Martin Luther King put it well when he said ‘the arc of the moral universe is long, but it bends towards justice.’ The International Criminal Tribunal for the former Yugoslavia (ICTY) is providing further evidence of this.
The author of our cover feature, The Guardian’s world affairs editor Julian Borger, describes it as a 23-year judicial experiment and a high point of the enforcement of international humanitarian law (‘The manhunt’, page 18).
As the first ad hoc tribunal since the Nuremberg trials, which prosecuted prominent members of the Nazi leadership who planned and carried out the Holocaust, the very existence of the ICTY has been historically momentous. More significantly for the future enforcement of international justice, the ICTY, along with the tribunal for Rwanda, paved the way for the creation in 2002 of the International Criminal Court.

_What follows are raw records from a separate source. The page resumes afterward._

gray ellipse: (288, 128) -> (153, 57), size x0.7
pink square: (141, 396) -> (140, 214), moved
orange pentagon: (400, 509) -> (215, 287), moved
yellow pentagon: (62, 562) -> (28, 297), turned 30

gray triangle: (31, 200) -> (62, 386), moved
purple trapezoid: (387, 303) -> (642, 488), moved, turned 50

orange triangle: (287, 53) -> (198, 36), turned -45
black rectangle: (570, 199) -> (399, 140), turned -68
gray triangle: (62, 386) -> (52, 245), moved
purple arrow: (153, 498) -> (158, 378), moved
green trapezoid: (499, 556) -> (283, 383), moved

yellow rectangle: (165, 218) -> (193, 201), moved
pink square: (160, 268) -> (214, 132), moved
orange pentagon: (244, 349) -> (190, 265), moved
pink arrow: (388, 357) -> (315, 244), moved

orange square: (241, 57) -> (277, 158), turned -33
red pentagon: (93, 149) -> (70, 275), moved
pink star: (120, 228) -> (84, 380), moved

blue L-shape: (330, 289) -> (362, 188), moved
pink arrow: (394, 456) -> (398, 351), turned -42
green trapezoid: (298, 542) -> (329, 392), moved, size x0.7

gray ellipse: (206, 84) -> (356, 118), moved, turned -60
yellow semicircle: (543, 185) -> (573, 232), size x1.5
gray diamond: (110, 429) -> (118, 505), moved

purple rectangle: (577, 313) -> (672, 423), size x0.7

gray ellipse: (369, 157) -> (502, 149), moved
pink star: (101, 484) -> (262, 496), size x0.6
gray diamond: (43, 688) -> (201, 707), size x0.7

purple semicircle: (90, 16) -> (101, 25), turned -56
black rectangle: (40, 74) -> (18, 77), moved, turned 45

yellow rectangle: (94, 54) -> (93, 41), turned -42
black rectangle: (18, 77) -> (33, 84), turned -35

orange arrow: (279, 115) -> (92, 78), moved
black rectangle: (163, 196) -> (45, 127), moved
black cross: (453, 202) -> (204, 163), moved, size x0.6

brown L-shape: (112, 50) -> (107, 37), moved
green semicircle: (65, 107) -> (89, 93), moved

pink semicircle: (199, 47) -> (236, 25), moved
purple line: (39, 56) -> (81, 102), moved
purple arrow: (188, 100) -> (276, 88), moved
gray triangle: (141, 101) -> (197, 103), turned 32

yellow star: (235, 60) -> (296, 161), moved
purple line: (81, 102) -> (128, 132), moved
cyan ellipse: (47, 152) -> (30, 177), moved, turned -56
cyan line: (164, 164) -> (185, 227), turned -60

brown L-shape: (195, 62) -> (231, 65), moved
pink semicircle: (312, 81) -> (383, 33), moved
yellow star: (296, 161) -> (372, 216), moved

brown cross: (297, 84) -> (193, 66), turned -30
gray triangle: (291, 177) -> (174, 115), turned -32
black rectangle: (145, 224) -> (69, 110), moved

The verdict delivered on the former Bosnian Serb leader Radovan Karadzic in March for charges of genocide and crimes against humanity has been the ICTY’s most important ruling to date. Though the sentence – 40 years in prison – has disappointed some commentators, the ICTY has nevertheless shown that an individual’s senior position can no longer protect them from prosecution. ‘The tribunal’s most important legacy is reinforcing the principle that accountability must always trump impunity for international crimes,’ says Mark Ellis, the IBA’s executive director.
This theme of accountability versus impunity resonates in other areas covered in the features and columns of this edition. For example, the leak of 11.5 million documents from the Panamanian law firm Mossack Fonseca – no doubt including those for routine arrangements most lawyers would consider unremarkable – has revealed the extent to which those in senior positions throughout the world have abused power with impunity, believing they would not be held accountable.
The lifting of the lid on those hitherto confidential dealings has given further impetus to reform by shining light into the darker corners of the financial world (‘The Panama Papers: a tipping point for reform’, page 47). Such unjust behaviour has a serious impact on western economies, but, for developing countries, where it costs $1tn annually, the consequences are fatal. As recently as last September, the international community committed to tackling poverty by signing up to the sustainable development goals at the UN General Assembly, and one of the goals is cutting illicit financial flows by 2030.
If these goals are to be achieved, reform must happen now – as the Panama Papers show, it’s long overdue.